Music

Creek Rocks duo Woolf, Bilyeu clicks on Ozarks music

The Creek Rocks is Cindy Woolf (left) and Mark Bilyeu.
The Creek Rocks is Cindy Woolf (left) and Mark Bilyeu.

Cindy Woolf and Mark Bilyeu -- who make up the duo The Creek Rocks -- are not only partners in music, they're partners in life.

Bilyeu was a member of Big Smith, and Woolf played as a solo singer-songwriter and opener for Bilyeu's group in later years. Big Smith broke up in April 2012 after 16 years and Bilyeu and Woolf married two years ago after playing together for a decade.

The Creek Rocks

Opening acts: Go Fast, Brad Williams

9 p.m. Friday, White Water Tavern, West Seventh and Thayer streets, Little Rock

Admission: $10

(501) 375-8400

whitewatertavern.com

Bilyeu produced and played on Woolf's debut CD, Simple & Few, in 2005, and her third album, May, in 2013. But their first formal collaboration, released in 2015, was The Creek Rocks' debut, Wolf Hunter (described on the CD cover as "A collection of Ozarks folk songs" sung by the Arkansas and Missouri musicians).

Woolf grew up in Batesville, later moving to Springfield, Mo., where she met Bilyeu.

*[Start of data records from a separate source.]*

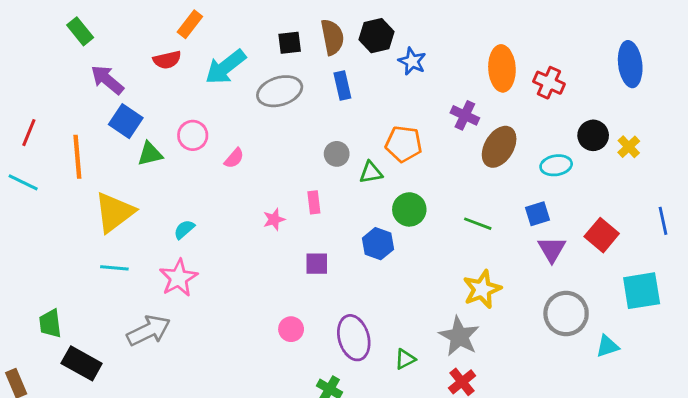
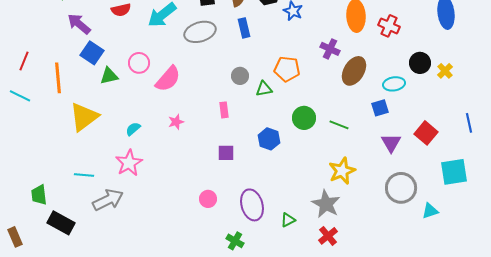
pink semicircle: (234, 158) -> (168, 79), size x1.8
green circle: (409, 209) -> (304, 118), moved
blue square: (538, 214) -> (380, 108), moved
pink star: (274, 219) -> (176, 122), moved
cyan line: (114, 268) -> (84, 175), moved

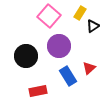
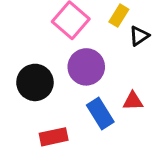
red triangle: (89, 68) -> (133, 101), turned 40

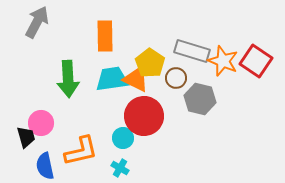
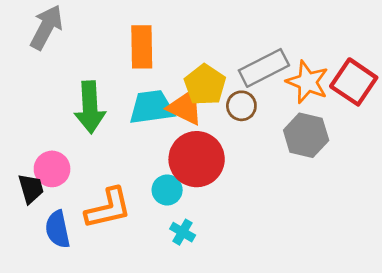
gray rectangle: (192, 51) -> (264, 68), turned -44
gray hexagon: (200, 99) -> (306, 135), moved
cyan cross: (120, 168) -> (183, 232), moved

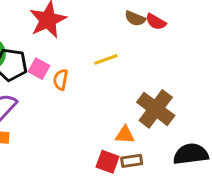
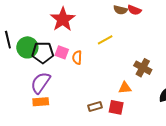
brown cross: (156, 109) -> (143, 68), size x0.7
brown rectangle: (132, 161) -> (95, 107), moved

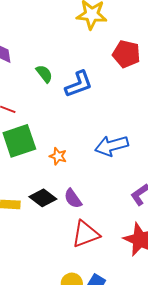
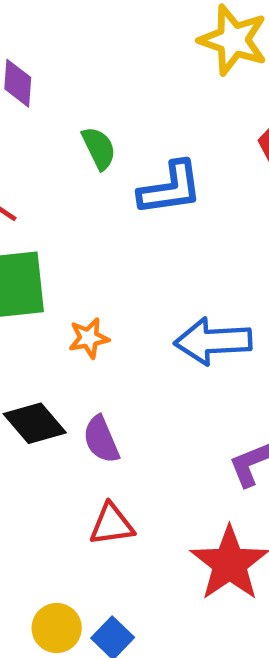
orange star: (58, 156) -> (89, 338), turned 30
red triangle: (86, 234) -> (112, 524), size x0.7

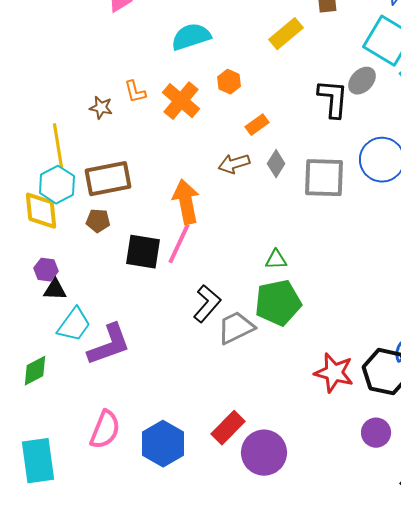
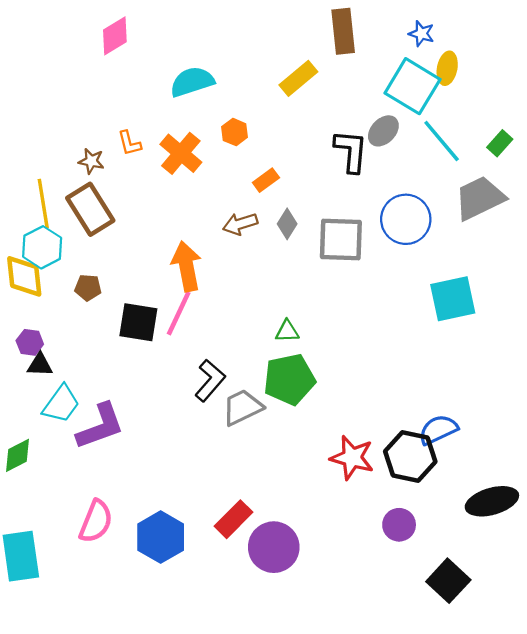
brown rectangle: (108, 179) -> (90, 209), moved, turned 69

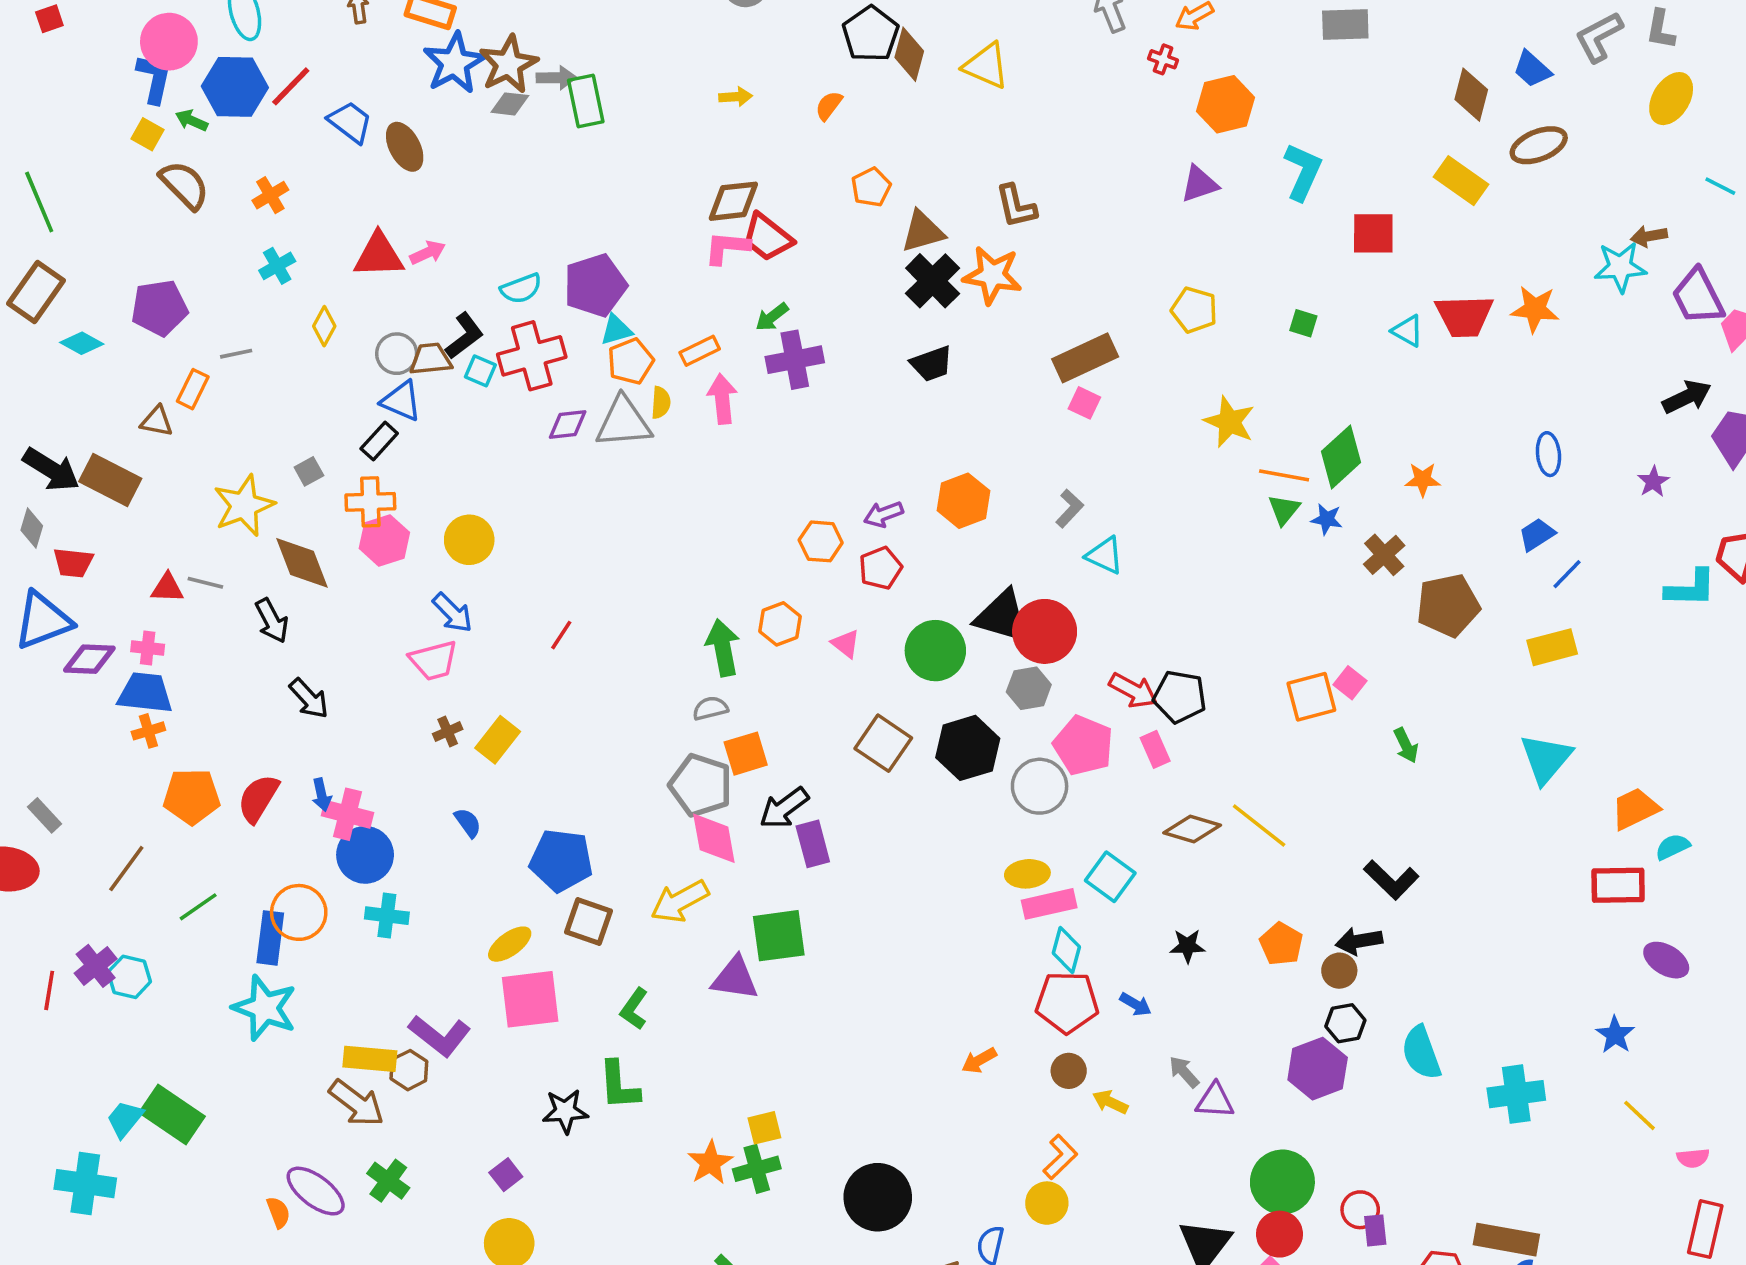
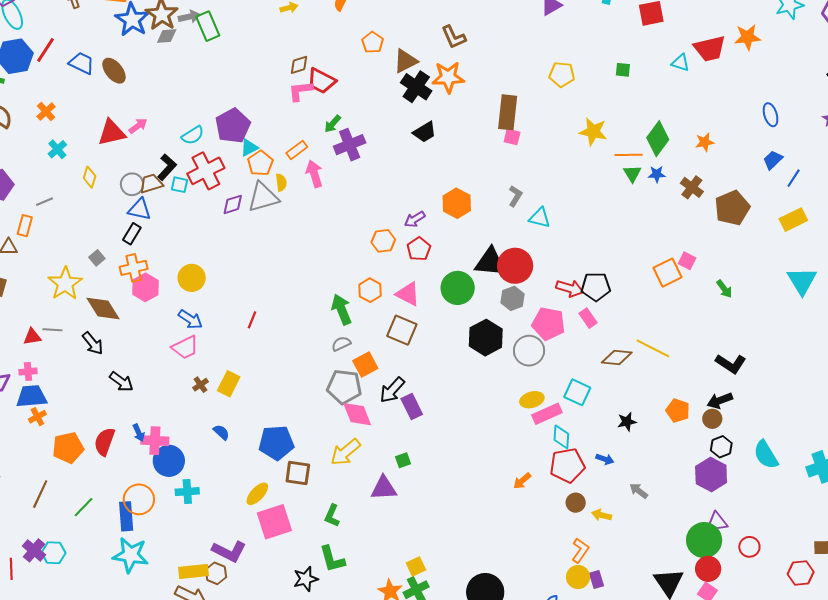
brown diamond: (733, 201) -> (299, 65), size x0.7
brown rectangle: (1085, 358) -> (508, 112), turned -48
pink triangle: (846, 644) -> (408, 294), size x1.5
brown square: (883, 743) -> (402, 330), moved
green square: (779, 936) -> (403, 460), size x0.5
orange arrow: (979, 1060) -> (522, 481), moved
purple triangle: (1215, 1101) -> (717, 522), moved
purple rectangle: (1375, 1230) -> (597, 579), moved

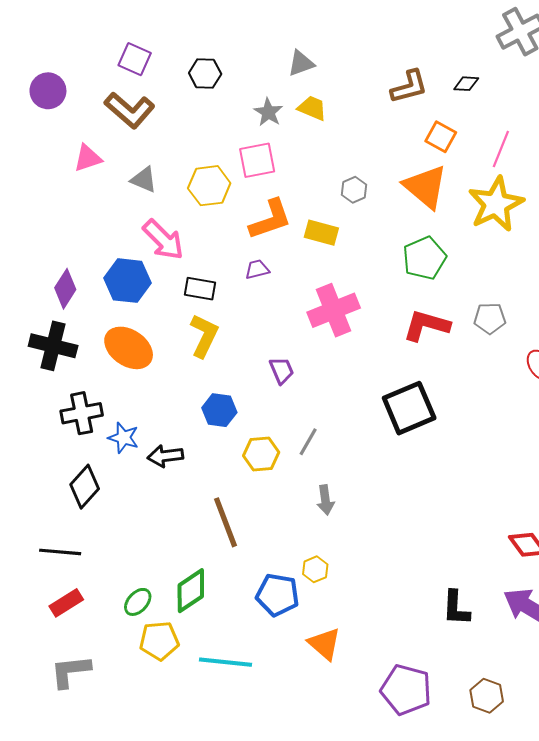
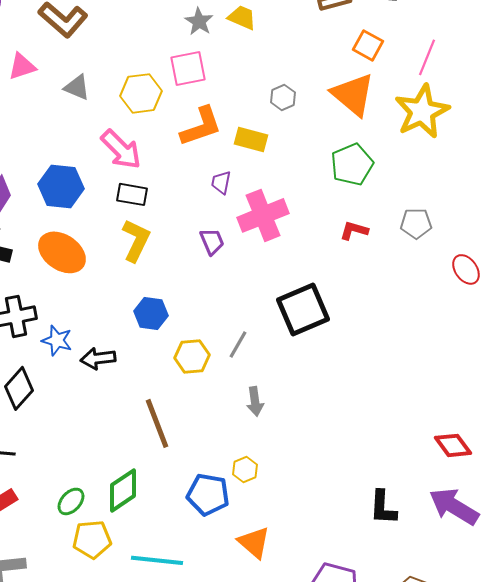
pink arrow: (163, 240) -> (121, 149), moved
purple trapezoid: (257, 269) -> (221, 182), moved, turned -65
red L-shape: (426, 325) -> (354, 230), size x0.6
purple trapezoid: (282, 370) -> (212, 241), moved
black square: (409, 408) -> (303, 309), moved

"I grew up near Lyon College and would walk through there to hear someone playing bagpipes under a tree," Woolf says. "When I was 20, I moved to Springfield and was playing with some bluegrass musicians and I crashed a party, where I met Mark. It was a festival at his family's place when Big Smith was huge all over the region. Some of my friends were going to play five songs, and they let me sing one of mine.

"Mark called me about a year later and asked if he could put my song on an album and I said 'You bet!'"

Woolf was living in Oregon at the time, but she came back and started recording with Bilyeu and opening for and sitting in with Big Smith: "After I opened the shows, I'd sell their merchandise and maybe get to get up and do a couple of my songs with them."

The project that became Wolf Hunter is an album of 16 songs chosen from the collections of two folklorists -- John Quincy Wolf (1901-1972) of Batesville and Max Hunter (1921-1999) of Springfield. Bilyeu writes in the CD liner notes that the songs' themes are "love, courtship, hunting, dinner, the good-natured rivalry between northern Arkansas and southern Missouri, and critters in particular ...."

Woolf confirms his description, adding that the album almost got a different name.

"We nearly called the album Critters," as she notes that the album, opens with "Can't You Hear Them Wolves A-Howling," and also includes the songs "Groundhog," "Possum Song" and "The Boll Weevil," (plus the noncritter salutes to their homes: "Little Rock Rock" and "The State of Missouri.") "Mark has been looking for great old songs since he was playing in Big Smith, and I was looking for funny songs. I was kind of on an animal kick. Those were the ones I liked!"

Both sing on the album. Woolf plays banjo and guitar, and Bilyeu plays guitar, mouth bow, fox horn and various percussive odds and ends. In his liner notes Bilyeu explains that the mouth bow "was made by Otis Johnson of Mountain View, Arkansas, and was, we are told, owned by Jimmy Driftwood."

"We'll also be doing some of our original songs," she adds. "Mark is a great songwriter, and I've some stuff. So we'll be doing a big mix of Ozark tunes and some of our originals."

Woolf and Bilyeu are bringing the two musicians who backed them on Wolf Hunter: Jason Chapman on upright bass and Jay Williamson on washboard. And the band, along with opening acts Go Fast and Brad Williams, has a special purpose in playing Friday night.

"It's Sarah Woolf's birthday and she's my big sister," Woolf says, "and her three favorite bands, which includes us, are playing. Brad Williams will be playing with Nick Devlin, his band mate in The Salty Dogs."